WHAT IS BEING ASKED:
Report how many lines of these entries hold the string "работы"; reply with the number alone.

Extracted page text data
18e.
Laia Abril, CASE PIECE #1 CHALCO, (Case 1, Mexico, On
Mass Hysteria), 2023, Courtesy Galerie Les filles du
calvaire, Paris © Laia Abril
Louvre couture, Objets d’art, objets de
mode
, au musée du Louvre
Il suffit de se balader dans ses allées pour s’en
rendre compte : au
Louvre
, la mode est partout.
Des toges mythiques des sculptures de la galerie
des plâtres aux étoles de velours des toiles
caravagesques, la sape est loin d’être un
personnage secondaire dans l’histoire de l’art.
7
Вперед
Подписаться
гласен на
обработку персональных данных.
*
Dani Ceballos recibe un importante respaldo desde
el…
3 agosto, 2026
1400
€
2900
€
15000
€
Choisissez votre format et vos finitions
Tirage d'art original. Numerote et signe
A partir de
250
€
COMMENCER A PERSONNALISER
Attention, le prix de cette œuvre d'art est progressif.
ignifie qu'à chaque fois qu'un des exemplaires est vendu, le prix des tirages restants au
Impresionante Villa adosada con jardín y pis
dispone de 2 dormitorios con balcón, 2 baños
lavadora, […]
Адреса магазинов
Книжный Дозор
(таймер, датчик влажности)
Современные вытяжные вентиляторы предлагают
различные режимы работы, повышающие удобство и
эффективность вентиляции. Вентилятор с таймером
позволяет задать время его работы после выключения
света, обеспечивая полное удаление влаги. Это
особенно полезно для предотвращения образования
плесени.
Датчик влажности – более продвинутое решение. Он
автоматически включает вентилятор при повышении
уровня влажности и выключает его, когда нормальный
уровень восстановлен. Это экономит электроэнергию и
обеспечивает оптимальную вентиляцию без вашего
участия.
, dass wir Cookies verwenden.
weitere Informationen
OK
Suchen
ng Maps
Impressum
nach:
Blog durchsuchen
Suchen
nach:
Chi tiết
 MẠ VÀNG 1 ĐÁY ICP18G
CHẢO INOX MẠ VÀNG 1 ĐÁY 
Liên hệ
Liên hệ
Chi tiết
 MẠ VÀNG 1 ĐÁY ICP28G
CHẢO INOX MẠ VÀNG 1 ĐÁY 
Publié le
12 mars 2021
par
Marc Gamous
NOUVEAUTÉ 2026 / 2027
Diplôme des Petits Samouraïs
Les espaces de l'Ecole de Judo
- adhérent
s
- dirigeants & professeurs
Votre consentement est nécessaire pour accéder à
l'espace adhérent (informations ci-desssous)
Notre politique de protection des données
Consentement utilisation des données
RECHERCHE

TASK SOLUTION:
2